When Garson Kanin published Tracy & Hepburn: An Intimate Memoir in 1972, Katharine Hepburn was furious and refused to talk to him for years. But after time went by and many of her friends started passing away, including Kanin’s wife and writing partner Ruth Gordon, Miss Hepburn came to value his friendship once again.
Most scholars have since dismissed Kanin’s memoir as too biased to be considered a dependable account of the affair. Scholar Andrew Britton is most perceptive when he states the purpose of the book “suggests only that the authors of PAT AND MIKE wish to make it clear to the spectator that they are in the habit of addressing the leading actors by their abbreviated forenames.” (Britton 170)
The Kanins worked on two film projects with Hepburn and Tracy: ADAMS RIB (1949) and PAT AND MIKE (1952). These films were two of the three that earned the couple Academy Award nominations (A DOUBLE LIFE (1947) was the third).

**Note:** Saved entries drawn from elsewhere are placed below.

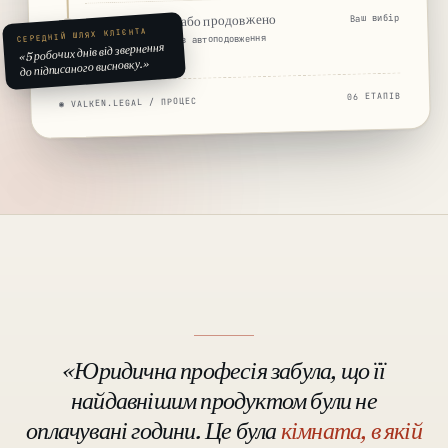
Справу закрито або продовжено
Ваш вибір
СЕРЕДНІЙ ШЛЯХ КЛІЄНТА
Без прив'язки · без автоподовження
«5 робочих днів від звернення
до підписаного висновку.»
06 ЕТАПІВ
◉ VALKEN.LEGAL / ПРОЦЕС
«Юридична професія забула, що її
найдавнішим продуктом були не
оплачувані години. Це була
кімната, в якій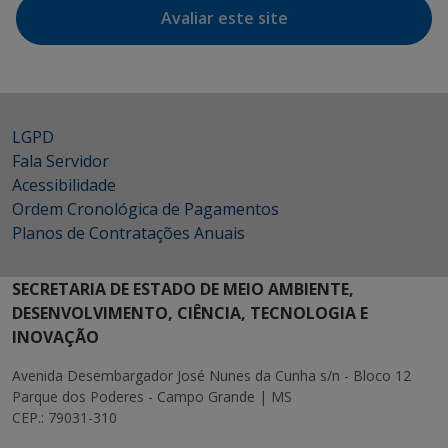
Avaliar este site
LGPD
Fala Servidor
Acessibilidade
Ordem Cronológica de Pagamentos
Planos de Contratações Anuais
SECRETARIA DE ESTADO DE MEIO AMBIENTE,
DESENVOLVIMENTO, CIÊNCIA, TECNOLOGIA E
INOVAÇÃO
Avenida Desembargador José Nunes da Cunha s/n - Bloco 12
Parque dos Poderes - Campo Grande | MS
CEP.: 79031-310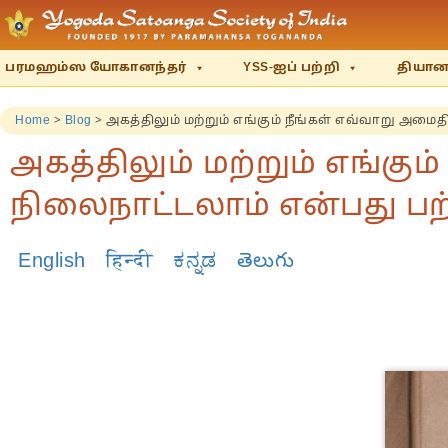
பரமஹம்ஸ யோகானந்தர்
YSS-ஐப் பற்றி
தியானம
Home
>
Blog
>
அகத்திலும் மற்றும் எங்கும் நீங்கள் எவ்வாறு அ
அகத்திலும் மற்றும் எங்கு
நிலைநாட்டலாம் என்பது 
English
हिन्दी
ಕನ್ನಡ
తెలుగు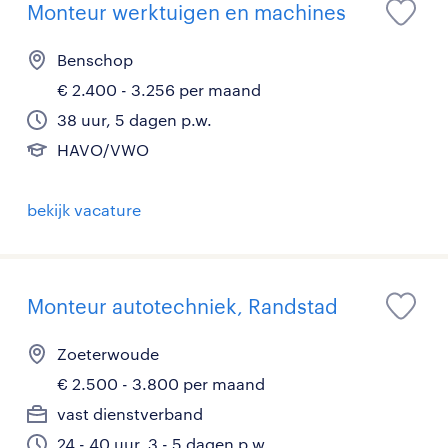
Monteur werktuigen en machines
Benschop
€ 2.400 - 3.256 per maand
38 uur, 5 dagen p.w.
HAVO/VWO
bekijk vacature
Monteur autotechniek, Randstad
Zoeterwoude
€ 2.500 - 3.800 per maand
vast dienstverband
24 - 40 uur, 3 - 5 dagen p.w.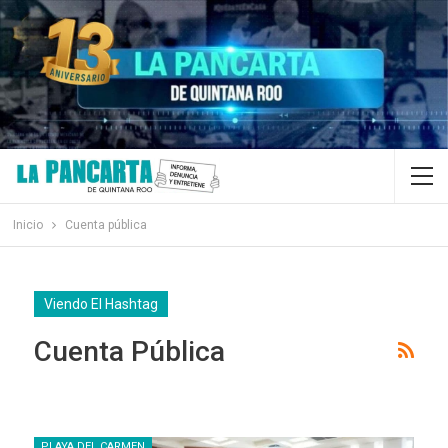
Inicio
Cuenta pública
Viendo El Hashtag
Cuenta Pública
PLAYA DEL CARMEN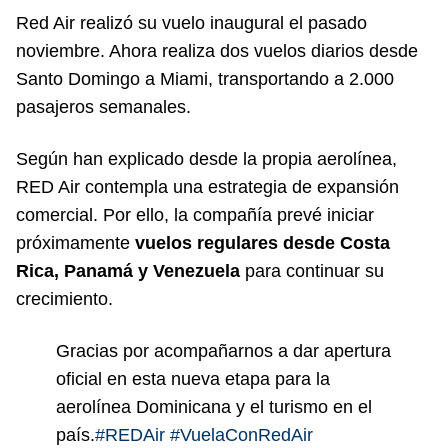
Red Air realizó su vuelo inaugural el pasado
noviembre. Ahora realiza dos vuelos diarios desde
Santo Domingo a Miami, transportando a 2.000
pasajeros semanales.
Según han explicado desde la propia aerolínea,
RED Air contempla una estrategia de expansión
comercial. Por ello, la compañía prevé iniciar
próximamente
vuelos regulares desde Costa
Rica, Panamá y Venezuela
para continuar su
crecimiento.
Gracias por acompañarnos a dar apertura
oficial en esta nueva etapa para la
aerolínea Dominicana y el turismo en el
país.
#REDAir
#VuelaConRedAir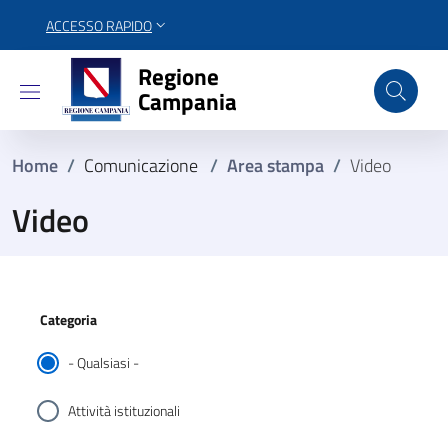
ACCESSO RAPIDO
Regione Campania
Regione
Campania
Home
/
Comunicazione
/
Area stampa
/
Video
Video
Categoria
- Qualsiasi -
Attività istituzionali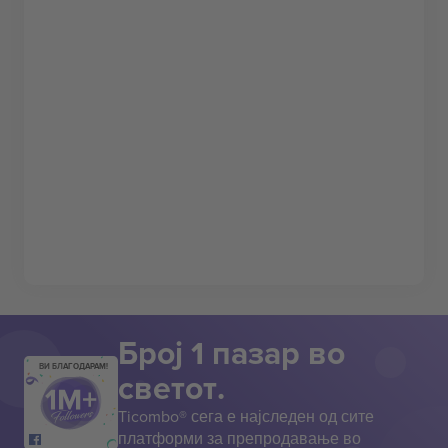
Број 1 пазар во
ВИ БЛАГОДАРАМ!
светот.
Ticombo® сега е најследен од сите
платформи за препродавање во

Unfortunately, ADAM’S RIB lost out to SUNSET BOULEVARD (1950), written by Charles Brackett, Billy Wilder, and D.M. Marshman, Jr., and PAT AND MIKE was beaten by T.E.B. Clarke’s THE LAVENDER HILL MOB (1951). Although the team didn’t win, it is significant to note that two thirds of their Oscar-nominated screenplays were also considered the most popular films of the Tracy/Hepburn screen duo.
Katharine Hepburn and Spencer Tracy made a total of nine films together, starting with WOMAN OF THE YEAR (1942) and ending with the poignant social commentary Stanley Kramer’s GUESS WHO’S COMING TO DINNER (1967). While ADAM’S RIB undoubtedly holds it’s own against the other films in the pair’s canon, PAT AND MIKE is little more than an opportunity for Hepburn to show off her athletic ability. Although the script is witty and entertaining, the meet-cute concept of the genre prevented the film from becoming purposeful. Britton is also critical of the Kanins work on these projects:
“This want of freshness goes with the clubby atmosphere which seems to have prevailed on the set of the two films written by the Kanins and with the ideological ritual performed by the films themselves: the tacit reference to the actors on which the project depends so closely seems frequently to express itself in the tone and character of the acting.” (Britton 206)
When Garson Kanin proposed the outline for a third film starring Hepburn and Tracy, both Tracy and director George Cukor hesitated:
“Maybe Spencer felt they were getting too old to do this kind of film. He felt ‘a joke’s a joke’, and maybe he was right. Life changes. There’s nothing worse than doing a certain kind of thing very charmingly and then running it into the ground.” (On Cukor 217)
The Kanins were not teetotallers, but they didn’t like to drink while they worked. Their habits had a steadying influence on Tracy, who struggled with a drinking problem for most of his life. Like Hepburn and Tracy, the Kanins were workaholics, often running several projects at the same time. They were much more social than Tracy and Hepburn, but as much as they enjoyed going out and spending ludicrous amounts of money in shops and at restaurants, they were just as happy to spend a night at home with their friends Spence and Kate.
Garson Kanin first worked with Hepburn and Tracy on WOMAN OF THE YEAR, contributing some uncredited writing assistance to his brother Michael Kanin‘s script. In 1945 Kanin directed Spencer Tracy on Broadway in “The Rugged Path.”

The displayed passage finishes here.